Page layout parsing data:
————

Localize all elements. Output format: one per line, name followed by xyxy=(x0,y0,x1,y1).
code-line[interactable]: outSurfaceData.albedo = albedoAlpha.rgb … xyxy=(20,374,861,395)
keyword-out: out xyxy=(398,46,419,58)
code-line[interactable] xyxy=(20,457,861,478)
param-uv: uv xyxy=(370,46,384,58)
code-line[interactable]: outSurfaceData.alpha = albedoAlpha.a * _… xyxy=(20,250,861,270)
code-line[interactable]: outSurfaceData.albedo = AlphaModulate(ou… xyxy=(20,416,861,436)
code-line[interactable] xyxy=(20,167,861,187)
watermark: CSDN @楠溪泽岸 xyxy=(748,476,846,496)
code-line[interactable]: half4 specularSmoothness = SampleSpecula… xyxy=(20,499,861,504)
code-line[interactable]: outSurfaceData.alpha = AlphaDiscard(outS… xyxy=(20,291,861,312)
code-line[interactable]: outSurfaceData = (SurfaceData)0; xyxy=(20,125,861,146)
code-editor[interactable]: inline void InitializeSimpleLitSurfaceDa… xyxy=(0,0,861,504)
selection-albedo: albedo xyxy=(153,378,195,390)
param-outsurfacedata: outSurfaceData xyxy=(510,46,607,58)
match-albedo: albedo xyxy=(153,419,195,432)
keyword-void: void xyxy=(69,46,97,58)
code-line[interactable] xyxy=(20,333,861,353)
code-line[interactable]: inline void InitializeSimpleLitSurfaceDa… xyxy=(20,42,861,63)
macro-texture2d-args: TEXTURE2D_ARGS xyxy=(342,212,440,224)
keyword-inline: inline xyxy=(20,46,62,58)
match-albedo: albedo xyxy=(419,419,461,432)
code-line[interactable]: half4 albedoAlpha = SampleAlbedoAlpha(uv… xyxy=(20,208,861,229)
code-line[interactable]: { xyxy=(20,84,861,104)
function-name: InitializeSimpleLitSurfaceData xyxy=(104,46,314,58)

————

**Aim of the exercise**
Every single line of the data above must be set down again exactly.

**Completed task**
Localize all elements. Output format: one per line, name followed by xyxy=(x0,y0,x1,y1).
code-line[interactable]: outSurfaceData.albedo = albedoAlpha.rgb … xyxy=(20,374,861,395)
keyword-out: out xyxy=(398,46,419,58)
code-line[interactable] xyxy=(20,457,861,478)
param-uv: uv xyxy=(370,46,384,58)
code-line[interactable]: outSurfaceData.alpha = albedoAlpha.a * _… xyxy=(20,250,861,270)
code-line[interactable]: outSurfaceData.albedo = AlphaModulate(ou… xyxy=(20,416,861,436)
code-line[interactable] xyxy=(20,167,861,187)
watermark: CSDN @楠溪泽岸 xyxy=(748,476,846,496)
code-line[interactable]: half4 specularSmoothness = SampleSpecula… xyxy=(20,499,861,504)
code-line[interactable]: outSurfaceData.alpha = AlphaDiscard(outS… xyxy=(20,291,861,312)
code-line[interactable]: outSurfaceData = (SurfaceData)0; xyxy=(20,125,861,146)
code-editor[interactable]: inline void InitializeSimpleLitSurfaceDa… xyxy=(0,0,861,504)
selection-albedo: albedo xyxy=(153,378,195,390)
param-outsurfacedata: outSurfaceData xyxy=(510,46,607,58)
match-albedo: albedo xyxy=(153,419,195,432)
keyword-void: void xyxy=(69,46,97,58)
code-line[interactable] xyxy=(20,333,861,353)
code-line[interactable]: inline void InitializeSimpleLitSurfaceDa… xyxy=(20,42,861,63)
macro-texture2d-args: TEXTURE2D_ARGS xyxy=(342,212,440,224)
keyword-inline: inline xyxy=(20,46,62,58)
match-albedo: albedo xyxy=(419,419,461,432)
code-line[interactable]: half4 albedoAlpha = SampleAlbedoAlpha(uv… xyxy=(20,208,861,229)
code-line[interactable]: { xyxy=(20,84,861,104)
function-name: InitializeSimpleLitSurfaceData xyxy=(104,46,314,58)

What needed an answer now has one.